Çok kavga ederdik, çok birbirimize bağırır, çok fazla tartışır ve hıncımızı çıkarabilmek içinde çok fazla sevişirdik. Medyaya kendimizi açıklamadan bir yıl önceden sevgili olmuştuk çoktan. Sevgili olduğumuz ilk zamanlarda bu durumları çok yaşamadık, Yoongi üstüme titriyordu. Ama birlikte yaşamaya başladığımızda tüm farklılıklar şak diye yüzüme çarpılmıştı. Ben A desem, o B derdi; ben dağınıklığı sevmem, o daha rahat saçardı tüm her şeyini; ben istediğim yemeği yaparım, o beğenmez tekrar yapardı; ben nazlanmayı sever, o tribe katlanamazdı; ben çok konuşurken susmaz, o fazla dırdırdan nefret ederdi. 

İkimizinde yoğun bir hayatı vardı; ben oradan oraya performanslarım için provalar yapar, şarkılar çıkarırken stüdyolarda yatar, ses eğitmenim yüzlerce çalışamalar sonucu bir yerlerde bile uyuyakalır, netizenlerden iyi bir not alabilmek için deli gibi çalışırdım. Yoongi'de aşırı derece de antreman yapıyordu, sabahleyin 5 de koşuyor, bir saat spor salonuna gidiyor, ring tarihleri yaklaştığında bir gün bile birbirimizin yüzünü göremiyorduk çünkü o gece gündüz boks yapıyordu. 
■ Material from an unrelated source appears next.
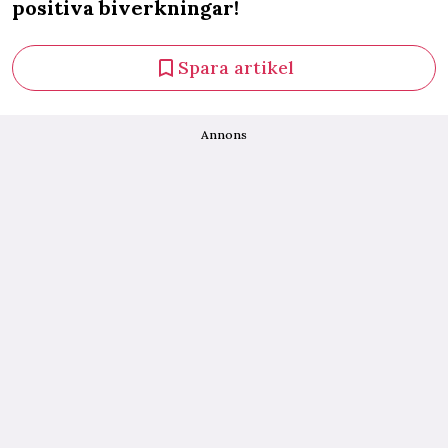
positiva biverkningar!
Spara artikel
Annons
Hayatımız zordu ve onca şeyin içinde birçok kavga etmek beni yıpratsa da, olsun diyordum, kavga ediyoruz ama yine üstüme titremeye devam ediyor. İkimizde taviz vermeye yenilmiyorduk ama biz ortayı yakalayabiliriz, demiştim. Çünkü Yoongi her kavgadan sonra beni gözyaşlarım içinde bırakır, evin kapısını sertçe çarpıp geceye kadar gelmezken benim tüm gece onu beklememiş gibi yatakta sırtımı dönüp uyuma moduna girdiğim vakit gelirdi. Üstündeki sessizce çıkarır, ben nefesimi bile rahatsız olmasın diye almazken arkamdan bana sokulup yüzünü boynuma gömerek kokumu solurdu. Öperdi minik minik omuzlarımı, damarlı elleri çıplak üst bedenimi usulca okşardı. Hatta sanki omuzlarıma binmiş yükleri almak ister gibi hafifçe masaj bile yapardı. Özür dilerdi sonra da, 'özür dilerim sevgilim, özür dilerim güzel gün ışığım benim' der ve öperdi beni nazik kendisine çevirip yüzümün her bir yanını.